WHAT YOU HAVE TO DO:
Copy out the listing below, keeping every character as is.

═══

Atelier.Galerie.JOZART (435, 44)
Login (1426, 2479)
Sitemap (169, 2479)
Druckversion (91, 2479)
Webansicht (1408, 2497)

═══

FINISHED TASK:
Atelier.Galerie.JOZART (435, 44)
Login (1426, 2479)
Sitemap (169, 2479)
Druckversion (91, 2479)
Webansicht (1408, 2497)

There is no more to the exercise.